To do: Lines with the word "same" in them are the ones to copy from the records.

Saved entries

◇ ◇ ◇ ◇

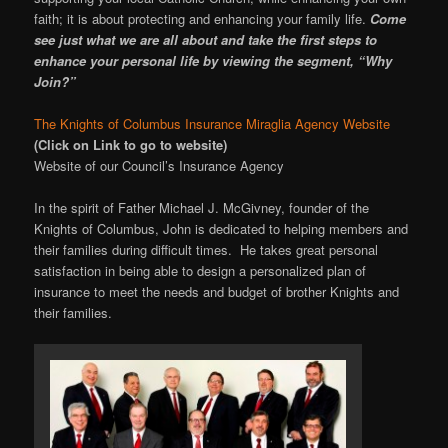
faith; it is about protecting and enhancing your family life.
Come
see just what we are all about and take the first steps to
enhance your personal life by viewing the segment, “Why
Join?”
The Knights of Columbus Insurance Miraglia Agency Website
(Click on Link to go to website)
Website of our Council’s Insurance Agency
In the spirit of Father Michael J. McGivney, founder of the
Knights of Columbus, John is dedicated to helping members and
their families during difficult times. He takes great personal
satisfaction in being able to design a personalized plan of
insurance to meet the needs and budget of brother Knights and
their families.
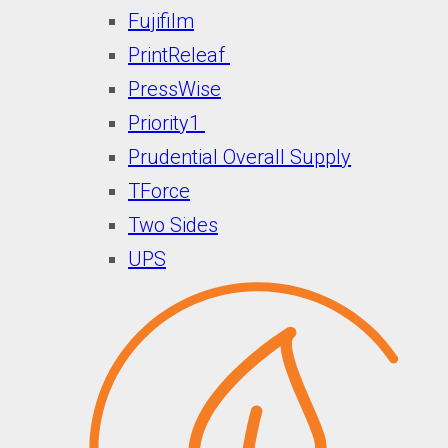
Fujifilm
PrintReleaf
PressWise
Priority1
Prudential Overall Supply
TForce
Two Sides
UPS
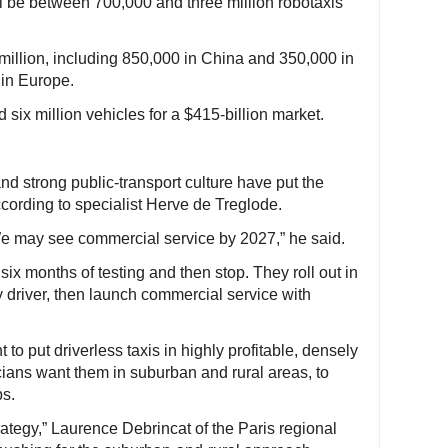
ll be between 700,000 and three million robotaxis
million, including 850,000 in China and 350,000 in
 in Europe.
six million vehicles for a $415-billion market.
and strong public-transport culture have put the
cording to specialist Herve de Treglode.
We may see commercial service by 2027,” he said.
six months of testing and then stop. They roll out in
 driver, then launch commercial service with
o put driverless taxis in highly profitable, densely
ians want them in suburban and rural areas, to
ps.
rategy,” Laurence Debrincat of the Paris regional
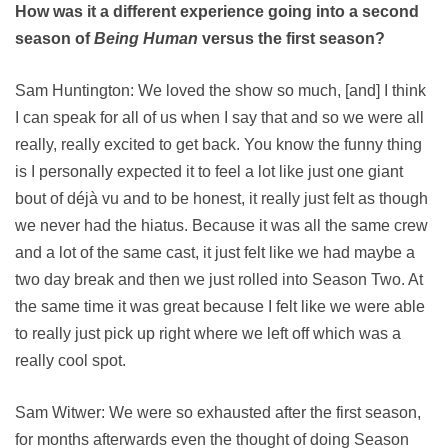
How was it a different experience going into a second
season of
Being Human
versus the first season?
Sam Huntington: We loved the show so much, [and] I think
I can speak for all of us when I say that and so we were all
really, really excited to get back. You know the funny thing
is I personally expected it to feel a lot like just one giant
bout of déjà vu and to be honest, it really just felt as though
we never had the hiatus. Because it was all the same crew
and a lot of the same cast, it just felt like we had maybe a
two day break and then we just rolled into Season Two. At
the same time it was great because I felt like we were able
to really just pick up right where we left off which was a
really cool spot.
Sam Witwer: We were so exhausted after the first season,
for months afterwards even the thought of doing Season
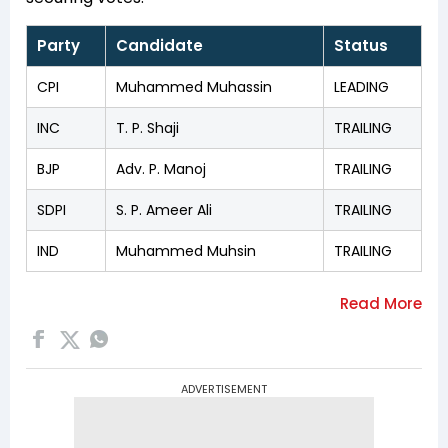
Party
Candidate
Status
CPI
Muhammed Muhassin
LEADING
INC
T. P. Shaji
TRAILING
BJP
Adv. P. Manoj
TRAILING
SDPI
S. P. Ameer Ali
TRAILING
IND
Muhammed Muhsin
TRAILING
ADVERTISEMENT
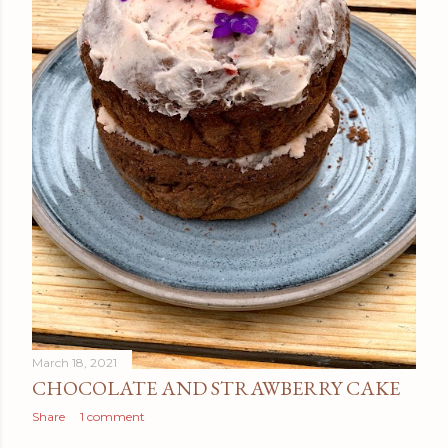
March 18, 2021
CHOCOLATE AND STRAWBERRY CAKE
Share
1 comment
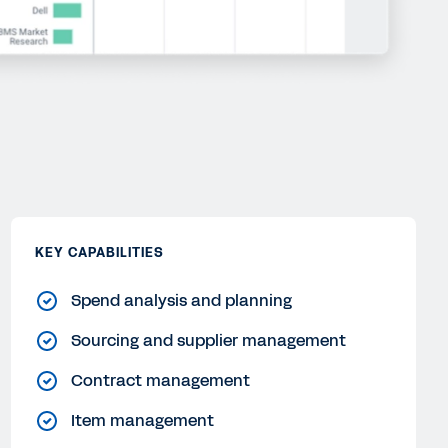
KEY CAPABILITIES
Spend analysis and planning
Sourcing and supplier management
Contract management
Item management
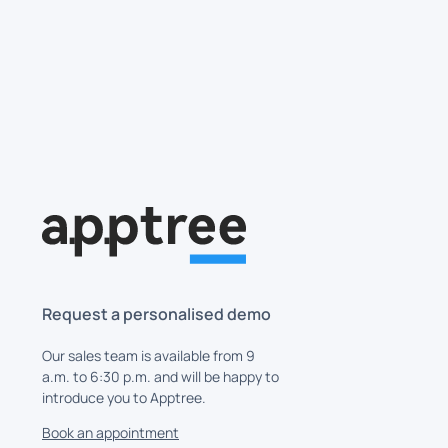
Skip to main content
Request a personalised demo
Our sales team is available from 9
a.m. to 6:30 p.m. and will be happy to
introduce you to Apptree.
Book an appointment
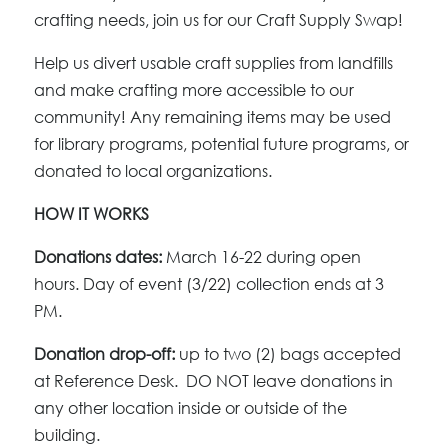
crafting needs, join us for our Craft Supply Swap!
Help us divert usable craft supplies from landfills
and make crafting more accessible to our
community! Any remaining items may be used
for library programs, potential future programs, or
donated to local organizations.
HOW IT WORKS
Donations dates:
March 16-22 during open
hours.
Day of event (3/22) collection ends at 3
PM.
Donation drop-off:
up to two (2) bags accepted
at Reference Desk. DO NOT leave donations in
any other location inside or outside of the
building.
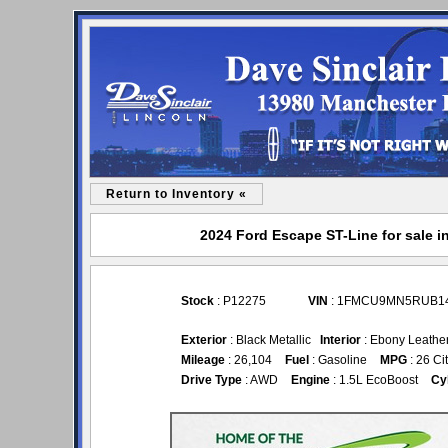
Return to Inventory «
2024 Ford Escape ST-Line for sale i
Stock
: P12275
VIN
: 1FMCU9MN5RUB1
Exterior
: Black Metallic
Interior
: Ebony Leathe
Mileage
: 26,104
Fuel
: Gasoline
MPG
: 26 Ci
Drive Type
: AWD
Engine
: 1.5L EcoBoost
Cy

◇ ◇ ◇ ◇

The answer:
we never had the hiatus. Because it was all the same crew
and a lot of the same cast, it just felt like we had maybe a
the same time it was great because I felt like we were able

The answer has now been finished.